Je tords mes doigts. Tristan sait tout. Est-ce que tout le monde doit aussi tout savoir ? Leurs regards me font comprendre que oui. Mais je n'en ai pas envie. Je secoue la tête.

Louise se rapproche un peu avec sa chaise et me rassure en me prenant la main.

— Noé, nous sommes là pour t'aider. Ce que ce garçon t'a fait... C'est puni par la loi.

Je regarde Louise, Marc puis l'agent de police devant moi. Je dois le dire.

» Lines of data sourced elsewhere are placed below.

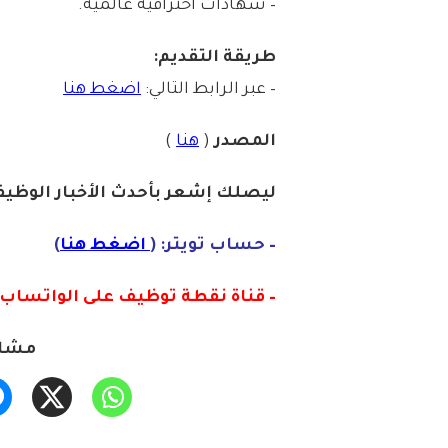
– شهادات احترافية عالمية.
طريقة التقديم:
– عبر الرابط التالي:
اضغط هنا
المصدر
(
هنا
)
ليصلك إشع
ر
ب
أ
ح
دث
الأخبار الو
ظ
يف
– حساب تويتر: (
اضغط هنا
)
– قناة نقطة توظيف على الواتساب :
مشار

Simon ne doit pas faire de mal à quelqu'un d'autre.

— Je suis allé à une fête avec mon petit-ami...

J'attends que l'homme commence à écrire sur son ordinateur pour continuer. Je ne dois parler que de Simon et de ce qu'il s'est passé dans la chambre.

— C'était hier soir dans la maison d'un étudiant de mon école mais je ne sais pas son nom. À un moment, je suis allé dans la cuisine pour boire mon verre et un étudiant est venu me parler. Simon. Il avait des baskets jaunes et un pull gris. Et des cheveux noirs. Je crois. Il est étudiant dans mon école. On a parlé un peu et j'ai voulu retourner voir mon petit-ami, mais Simon m'a retenu. Et je me suis laissé faire.

Le policier arrête d'écrire et se tourne vers moi.

— Tu t'es laissé faire ?

— Je crois qu'il avait mis quelque chose dans mon verre. Parce que je faisais ce qu'il voulait. On est monté dans une chambre. Je me suis allongé sur un lit et je ne pouvais pas bouger... J'avais froid. Il était sur moi...

Je vois les larmes dans les yeux de Louise et Marc. Ils n'avaient pas cette version de l'histoire. Ils ne méritent pas d'être tristes par ma faute. Moi, je ne pleure plus. Je l'ai fait toute la nuit dans les bras de Tristan.

Le policier nous demande de l'excuser et il sort du bureau. Pour revenir quelques minutes après, accompagné d'un autre agent.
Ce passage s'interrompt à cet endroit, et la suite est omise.